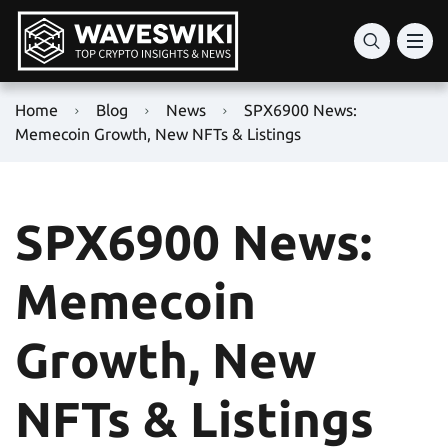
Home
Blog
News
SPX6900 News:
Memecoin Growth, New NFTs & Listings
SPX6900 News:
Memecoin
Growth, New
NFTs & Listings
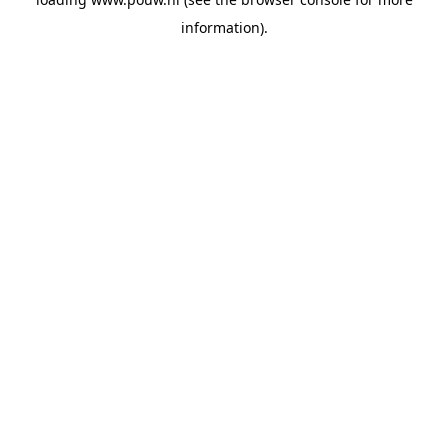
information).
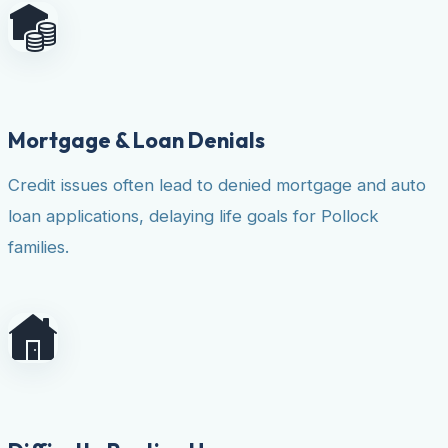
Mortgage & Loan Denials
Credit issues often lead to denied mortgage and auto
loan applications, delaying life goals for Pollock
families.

· · · · ·

* [THE TASK] Every line of the data should be transcribed exactly. Omit the images.

* [REPLY]
Home
Blog
News
SPX6900 News:
Memecoin Growth, New NFTs & Listings
SPX6900 News:
Memecoin
Growth, New
NFTs & Listings
information).
Mortgage & Loan Denials
Credit issues often lead to denied mortgage and auto
loan applications, delaying life goals for Pollock
families.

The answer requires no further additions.